Consider the number of things that could affect data transfer speed:
The speed of the bus used to connect the device to the system. This is unlikely to be your bounding factor unless it's connected via USB1.
For hard drives, rotational speed and seek time matter. 7200 RPM drives will read and write blocks of data faster than 5400 RPM drives.
Optical and magnetic drives usually spin down when not in use, so the first access will take orders of magnitude more than the second access.
The filesystem used on the particular device.
Caching of data and filesystem metadata. The less metadata is cached, the more a magnetic or optical drive has to seek to figure out where the data is.
Data access pattern. Accessing a small number of large, contiguous files is almost always faster than accessing a large number of small files scattered around the disk.
File system fragmentation
You might be able to work up some heuristics based on the various characteristics of the devices you expect to see, but in general there's no good way to figure out transfer speed for a particular combination of bus, media, filesystem, and data access pattern without actually measuring it.
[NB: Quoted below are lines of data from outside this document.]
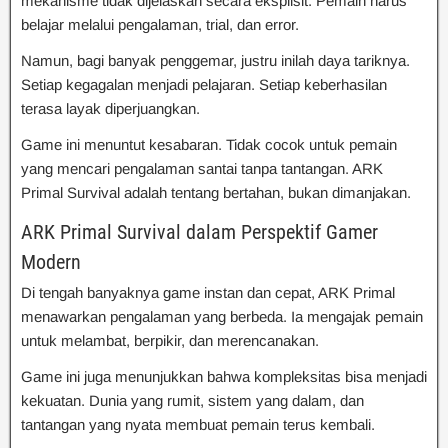
mekanisme tidak dijelaskan secara eksplisit. Pemain harus
belajar melalui pengalaman, trial, dan error.
Namun, bagi banyak penggemar, justru inilah daya tariknya.
Setiap kegagalan menjadi pelajaran. Setiap keberhasilan
terasa layak diperjuangkan.
Game ini menuntut kesabaran. Tidak cocok untuk pemain
yang mencari pengalaman santai tanpa tantangan. ARK
Primal Survival adalah tentang bertahan, bukan dimanjakan.
ARK Primal Survival dalam Perspektif Gamer
Modern
Di tengah banyaknya game instan dan cepat, ARK Primal
menawarkan pengalaman yang berbeda. Ia mengajak pemain
untuk melambat, berpikir, dan merencanakan.
Game ini juga menunjukkan bahwa kompleksitas bisa menjadi
kekuatan. Dunia yang rumit, sistem yang dalam, dan
tantangan yang nyata membuat pemain terus kembali.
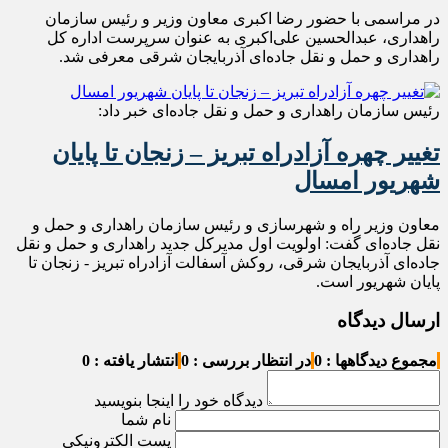
در مراسمی با حضور رضا اکبری معاون وزیر و رئیس سازمان
راهداری، عبدالحسین علی‌اکبری به عنوان سرپرست اداره کل
راهداری و حمل و نقل جاده‌ای آذربایجان شرقی معرفی شد‌.
رئیس سازمان راهداری و حمل و نقل جاده‌ای خبر داد:
تغییر چهره آزادراه تبریز – زنجان تا پایان
شهریور امسال
معاون وزیر راه و شهرسازی و رئیس سازمان راهداری و حمل و
نقل جاده‌ای گفت: اولویت اول مدیرکل جدید راهداری و حمل و نقل
جاده‌ای آذربایجان شرقی، روکش آسفالت آزادراه تبریز - زنجان تا
پایان شهریور است.
ارسال دیدگاه
مجموع دیدگاهها : 0
در انتظار بررسی : 0
انتشار یافته : 0
دیدگاه خود را اینجا بنویسید
نام شما
پست الکترونیکی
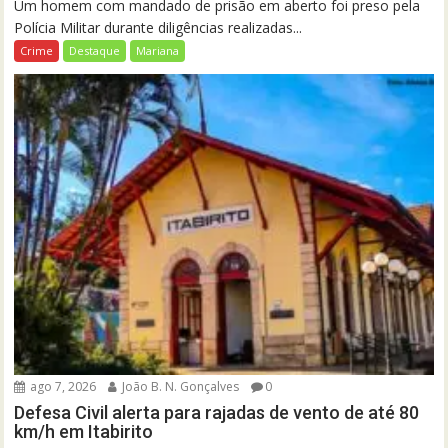
Um homem com mandado de prisão em aberto foi preso pela
Polícia Militar durante diligências realizadas...
Crime
Destaque
Mariana
ago 7, 2026
João B. N. Gonçalves
0
Defesa Civil alerta para rajadas de vento de até 80
km/h em Itabirito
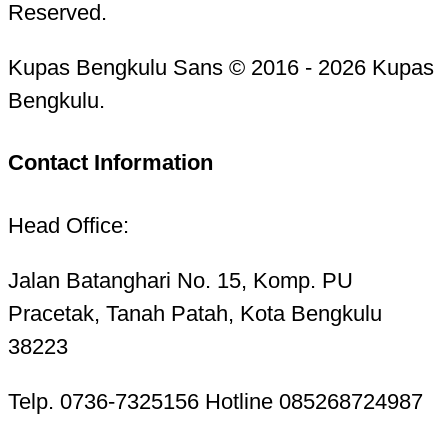
Reserved.
Kupas Bengkulu Sans © 2016 - 2026 Kupas
Bengkulu.
Contact Information
Head Office:
Jalan Batanghari No. 15, Komp. PU
Pracetak, Tanah Patah, Kota Bengkulu
38223
Telp. 0736-7325156 Hotline 085268724987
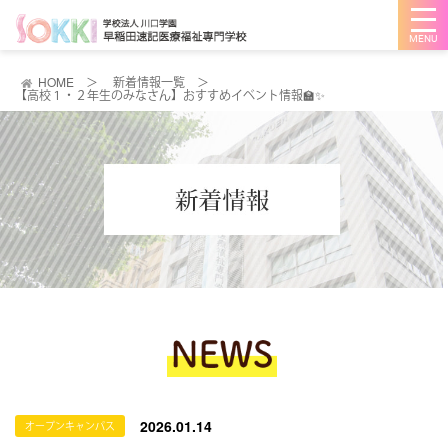
メ
ニ
ュ
ー
を
HOME
＞
新着情報一覧
＞
開
【高校１・２年生のみなさん】おすすめイベント情報🏫✨
く
2026.01.14
オープンキャンパス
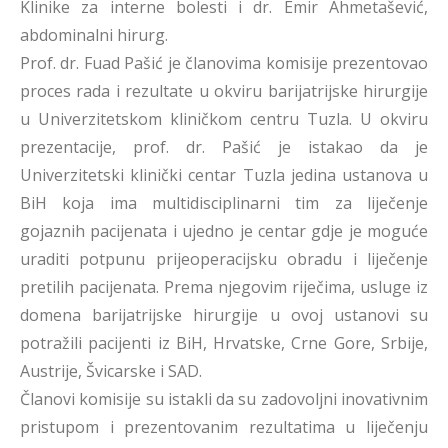
Klinike za interne bolesti i dr. Emir Ahmetašević,
abdominalni hirurg.
Prof. dr. Fuad Pašić je članovima komisije prezentovao
proces rada i rezultate u okviru barijatrijske hirurgije
u Univerzitetskom kliničkom centru Tuzla. U okviru
prezentacije, prof. dr. Pašić je istakao da je
Univerzitetski klinički centar Tuzla jedina ustanova u
BiH koja ima multidisciplinarni tim za liječenje
gojaznih pacijenata i ujedno je centar gdje je moguće
uraditi potpunu prijeoperacijsku obradu i liječenje
pretilih pacijenata. Prema njegovim riječima, usluge iz
domena barijatrijske hirurgije u ovoj ustanovi su
potražili pacijenti iz BiH, Hrvatske, Crne Gore, Srbije,
Austrije, Švicarske i SAD.
Članovi komisije su istakli da su zadovoljni inovativnim
pristupom i prezentovanim rezultatima u liječenju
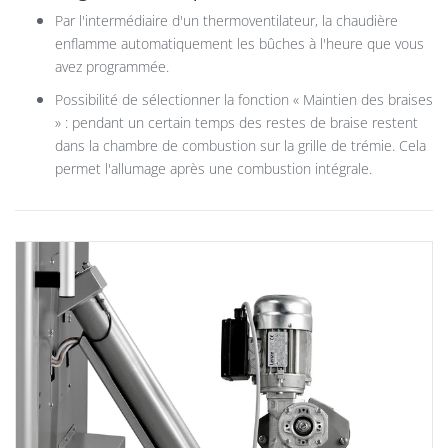
Par l'intermédiaire d'un thermoventilateur, la chaudière
enflamme automatiquement les bûches à l'heure que vous
avez programmée.
Possibilité de sélectionner la fonction « Maintien des braises
» : pendant un certain temps des restes de braise restent
dans la chambre de combustion sur la grille de trémie. Cela
permet l'allumage après une combustion intégrale.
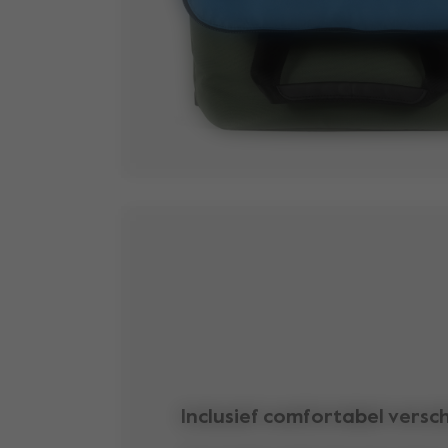
Inclusief comfortabel versc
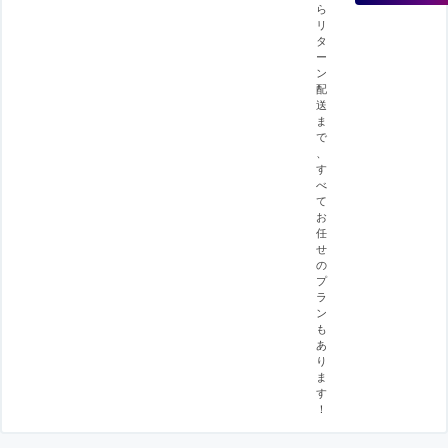
ら
リ
タ
ー
ン
配
送
ま
で
、
す
べ
て
お
任
せ
の
プ
ラ
ン
も
あ
り
ま
す
！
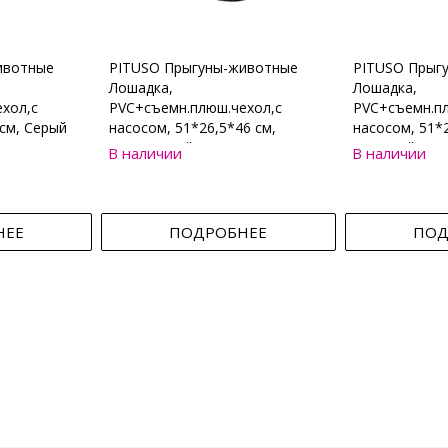
ивотные
PITUSO Прыгуны-животные
PITUSO Прыг
Лошадка,
Лошадка,
хол,с
PVC+съемн.плюш.чехол,с
PVC+съемн.пл
см, Серый
насосом, 51*26,5*46 см,
насосом, 51*2
Коричневый
Бежевый
В наличии
В наличии
НЕЕ
ПОДРОБНЕЕ
ПОД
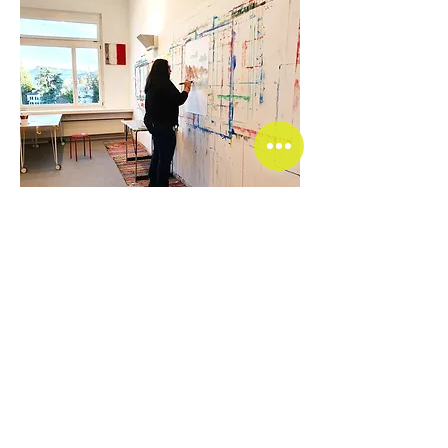
Rólam
Sok éve dolgozom emberekkel szociális és terápiás
környezetben. Szociális munkásként és
művészetterapeutaként fiatalokat és felnőtteket támogatok
saját erőforrásaik felfedezésében és új perspektívák
kialakításában.
A kreatív folyamat egyedülálló módot kínál a belső témák
elérésére. A kreatív kifejezés révén a gondolatok láthatóvá
válhatnak, a terhek kifejezésre juthatnak, és új cselekvési
lehetőségek bukkanhatnak fel.
Munkámban nagyra értékelem a tudatos, tiszteletteljes és
erőforrás-orientált támogatást.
If you decide to measure, try to simulate your final access pattern as closely as possible.
I'm going to borrow Raymond Chen's crystall ball and say that you really don't want this. You probably want to use asynchronous I/O. If you do not get the result of your I/O within a second, you want to check how much did happen. Take the inverse of that number, and you have a good estimate to quote to the user.
If nothing happened after a second, you may be in for a surprise. But even that can happen. For instance, a harddisk may need a second to spin up. Just poll every second until something has happened.